Dataset entries:
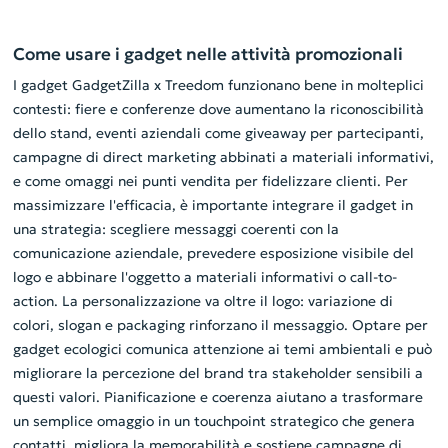
Come usare i gadget nelle attività promozionali
I gadget GadgetZilla x Treedom funzionano bene in molteplici
contesti: fiere e conferenze dove aumentano la riconoscibilità
dello stand, eventi aziendali come giveaway per partecipanti,
campagne di direct marketing abbinati a materiali informativi,
e come omaggi nei punti vendita per fidelizzare clienti. Per
massimizzare l'efficacia, è importante integrare il gadget in
una strategia: scegliere messaggi coerenti con la
comunicazione aziendale, prevedere esposizione visibile del
logo e abbinare l'oggetto a materiali informativi o call-to-
action. La personalizzazione va oltre il logo: variazione di
colori, slogan e packaging rinforzano il messaggio. Optare per
gadget ecologici comunica attenzione ai temi ambientali e può
migliorare la percezione del brand tra stakeholder sensibili a
questi valori. Pianificazione e coerenza aiutano a trasformare
un semplice omaggio in un touchpoint strategico che genera
contatti, migliora la memorabilità e sostiene campagne di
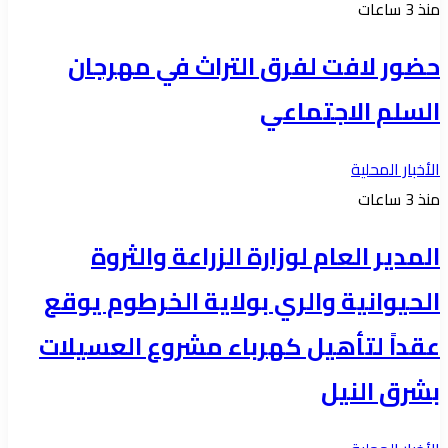
منذ 3 ساعات
حضور لافت لفرق التراث في مهرجان
السلم الاجتماعي
الأخبار المحلية
منذ 3 ساعات
المدير العام لوزارة الزراعة والثروة
الحيوانية والري بولاية الخرطوم يوقع
عقداً لتأهيل كهرباء مشروع العسيلات
بشرق النيل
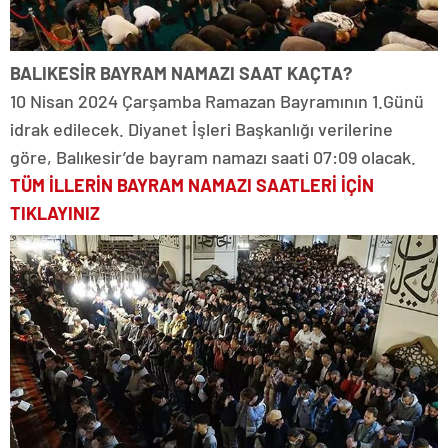
BALIKESİR BAYRAM NAMAZI SAAT KAÇTA?
10 Nisan 2024 Çarşamba Ramazan Bayramının 1.Günü
idrak edilecek. Diyanet İşleri Başkanlığı verilerine
göre, Balıkesir’de bayram namazı saati 07:09 olacak.
TÜM İLLERİN BAYRAM NAMAZI SAATLERİ İÇİN
TIKLAYINIZ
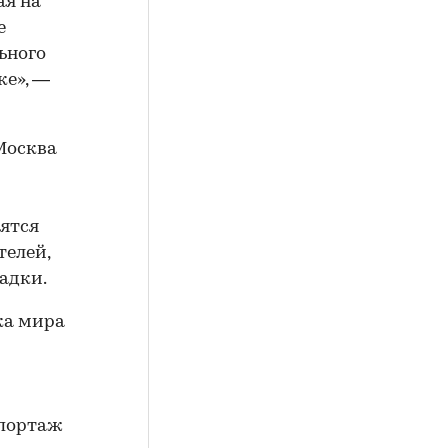
ая на
е
ьного
ке», —
 Москва
вятся
телей,
адки.
ка мира
епортаж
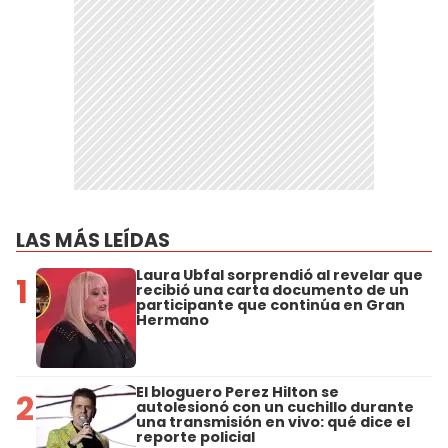
LAS MÁS LEÍDAS
Laura Ubfal sorprendió al revelar que
1
recibió una carta documento de un
participante que continúa en Gran
Hermano
El bloguero Perez Hilton se
2
autolesionó con un cuchillo durante
una transmisión en vivo: qué dice el
reporte policial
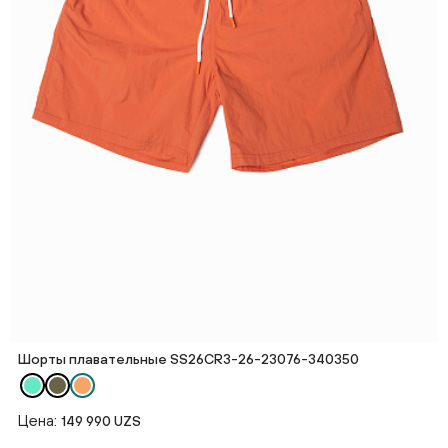
Шорты плавательные SS26CR3-26-23076-340350
Цена:
149 990 UZS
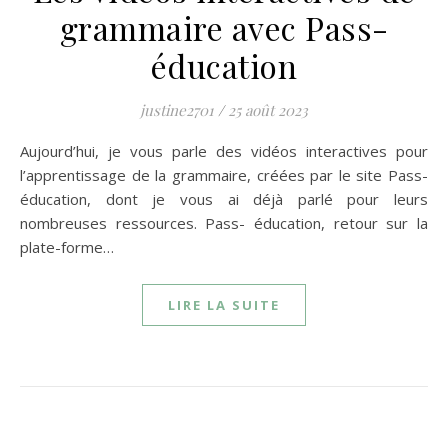
grammaire avec Pass-
éducation
justine2701
/
25 août 2023
Aujourd’hui, je vous parle des vidéos interactives pour
l’apprentissage de la grammaire, créées par le site Pass-
éducation, dont je vous ai déjà parlé pour leurs
nombreuses ressources. Pass- éducation, retour sur la
plate-forme…
LIRE LA SUITE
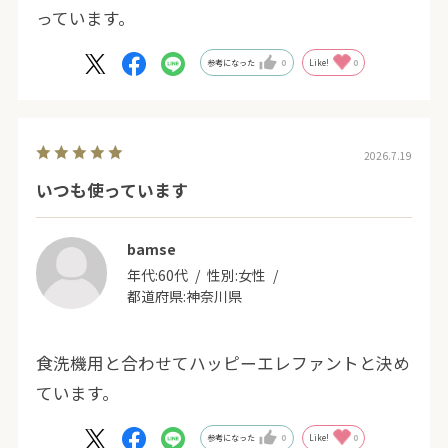
っています。
参考になった
0
Like!
0
2026.7.19
いつも使っています
bamse
年代:
60代
性別:
女性
都道府県:
神奈川県
食洗機用と合わせてハッピーエレファントと決め
ています。
参考になった
0
Like!
0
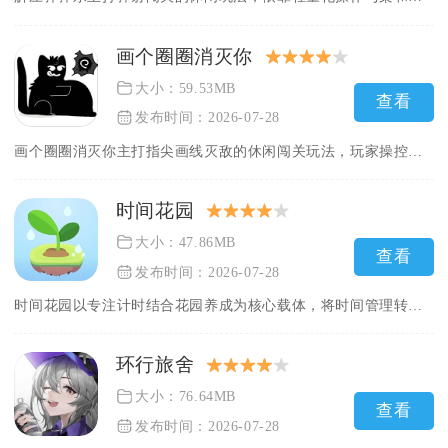
画个圈圈消灭你
大小：59.53MB
查看
发布时间：2026-07-28
画个圈圈消灭你主打指尖画线灭敌的休闲闯关玩法，玩家操控功夫小...
时间花园
大小：47.86MB
查看
发布时间：2026-07-28
时间花园以专注计时结合花园养成为核心载体，将时间管理转化为可...
环行旅舍
大小：76.64MB
查看
发布时间：2026-07-28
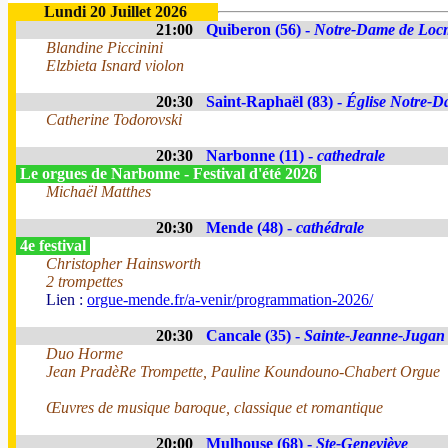
Lundi 20 Juillet 2026
21:00
Quiberon (56) -
Notre-Dame de Loc
Blandine Piccinini
Elzbieta Isnard violon
20:30
Saint-Raphaël (83) -
Église Notre-Da
Catherine Todorovski
20:30
Narbonne (11) -
cathedrale
Le orgues de Narbonne - Festival d'été 2026
Michaël Matthes
20:30
Mende (48) -
cathédrale
4e festival
Christopher Hainsworth
2 trompettes
Lien :
orgue-mende.fr/a-venir/programmation-2026/
20:30
Cancale (35) -
Sainte-Jeanne-Jugan
Duo Horme
Jean PradèRe Trompette, Pauline Koundouno-Chabert Orgue
Œuvres de musique baroque, classique et romantique
20:00
Mulhouse (68) -
Ste-Geneviève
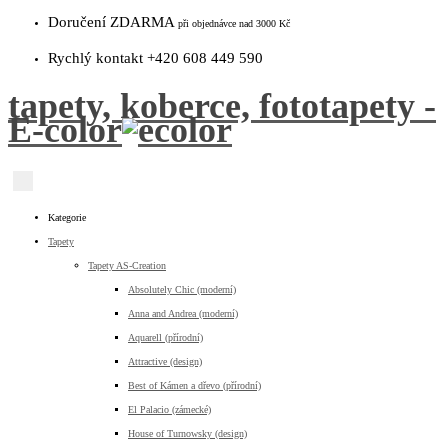
Doručení ZDARMA
při objednávce nad 3000 Kč
Rychlý kontakt +420 608 449 590
tapety, koberce, fototapety -
E-color
Kategorie
Tapety
Tapety AS-Creation
Absolutely Chic (moderní)
Anna and Andrea (moderní)
Aquarell (přírodní)
Attractive (design)
Best of Kámen a dřevo (přírodní)
El Palacio (zámecké)
House of Turnowsky (design)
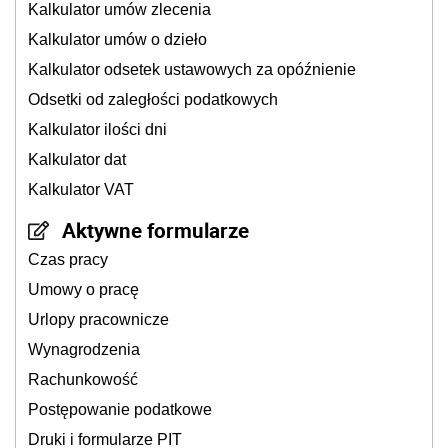
Kalkulator umów zlecenia
Kalkulator umów o dzieło
Kalkulator odsetek ustawowych za opóźnienie
Odsetki od zaległości podatkowych
Kalkulator ilości dni
Kalkulator dat
Kalkulator VAT
Aktywne formularze
Czas pracy
Umowy o pracę
Urlopy pracownicze
Wynagrodzenia
Rachunkowość
Postępowanie podatkowe
Druki i formularze PIT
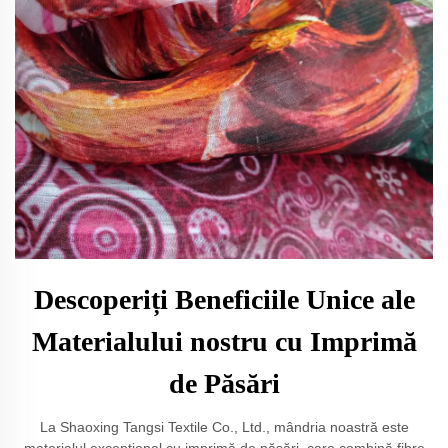
Descoperiți Beneficiile Unice ale
Materialului nostru cu Imprimă
de Păsări
La Shaoxing Tangsi Textile Co., Ltd., mândria noastră este
materialul excepțional cu imprimă de păsări, care combină fibre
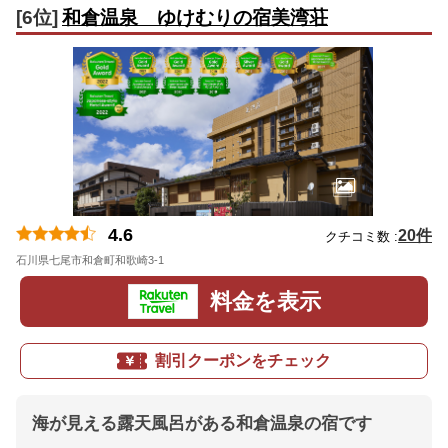
[6位]
和倉温泉 ゆけむりの宿美湾荘
4.6
20件
クチコミ数 :
石川県七尾市和倉町和歌崎3-1
地図
料金を表示
割引クーポンをチェック
海が見える露天風呂がある和倉温泉の宿です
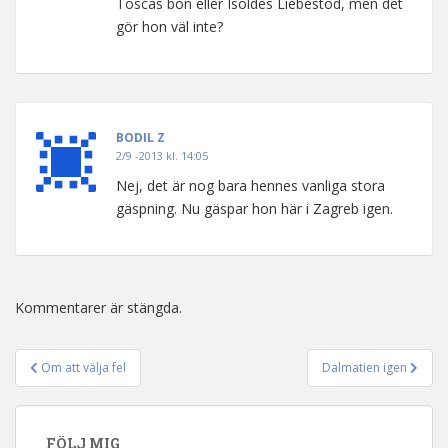
Toscas bön eller Isoldes Liebestod, men det
gör hon väl inte?
BODIL Z
2/9 -2013 kl. 14:05
Nej, det är nog bara hennes vanliga stora
gäspning. Nu gäspar hon här i Zagreb igen.
Kommentarer är stängda.
Om att välja fel
Dalmatien igen
Inläggsnavigering
FÖLJ MIG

Task to carry out: All that is wanted is the run of lines from the start of the material through the line that holds "una strategia: scegliere", retyped exactly, with no pictures.

Problem solution:
Come usare i gadget nelle attività promozionali
I gadget GadgetZilla x Treedom funzionano bene in molteplici
contesti: fiere e conferenze dove aumentano la riconoscibilità
dello stand, eventi aziendali come giveaway per partecipanti,
campagne di direct marketing abbinati a materiali informativi,
e come omaggi nei punti vendita per fidelizzare clienti. Per
massimizzare l'efficacia, è importante integrare il gadget in
una strategia: scegliere messaggi coerenti con la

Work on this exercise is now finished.